• _Task statement_:
Among the entries below, please repeat exactly and only the lines from the line containing "このサイトはスパムを低減するために Akismet を使って" to the line containing "a História alemã e das teorias da", both lines included.

• _Provided data_:
*** Block opens ***

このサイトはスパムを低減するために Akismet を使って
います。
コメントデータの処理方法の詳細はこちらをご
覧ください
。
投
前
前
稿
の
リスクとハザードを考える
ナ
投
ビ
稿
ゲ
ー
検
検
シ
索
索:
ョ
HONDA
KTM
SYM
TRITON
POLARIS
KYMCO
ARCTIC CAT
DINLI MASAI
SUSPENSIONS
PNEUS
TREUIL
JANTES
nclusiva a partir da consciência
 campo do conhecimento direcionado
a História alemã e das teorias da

*** Block closes ***
*** Block opens ***

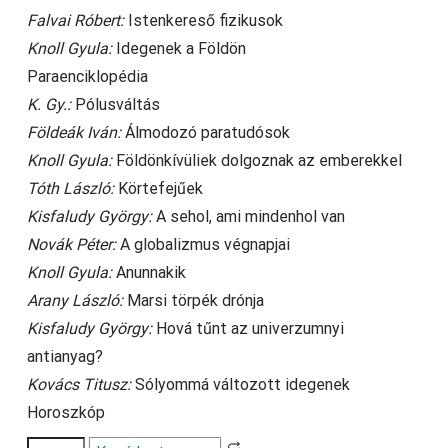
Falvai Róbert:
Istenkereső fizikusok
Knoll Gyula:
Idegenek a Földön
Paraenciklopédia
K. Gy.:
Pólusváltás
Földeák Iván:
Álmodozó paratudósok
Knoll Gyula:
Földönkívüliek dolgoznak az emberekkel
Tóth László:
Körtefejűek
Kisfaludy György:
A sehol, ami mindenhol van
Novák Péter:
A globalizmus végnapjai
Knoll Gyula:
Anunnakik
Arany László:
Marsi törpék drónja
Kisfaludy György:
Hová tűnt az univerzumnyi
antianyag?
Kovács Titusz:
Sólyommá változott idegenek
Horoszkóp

*** Block closes ***

• _Response to this task_:
このサイトはスパムを低減するために Akismet を使って
います。
コメントデータの処理方法の詳細はこちらをご
覧ください
。
投
前
前
稿
の
リスクとハザードを考える
ナ
投
ビ
稿
ゲ
ー
検
検
シ
索
索:
ョ
HONDA
KTM
SYM
TRITON
POLARIS
KYMCO
ARCTIC CAT
DINLI MASAI
SUSPENSIONS
PNEUS
TREUIL
JANTES
nclusiva a partir da consciência
 campo do conhecimento direcionado
a História alemã e das teorias da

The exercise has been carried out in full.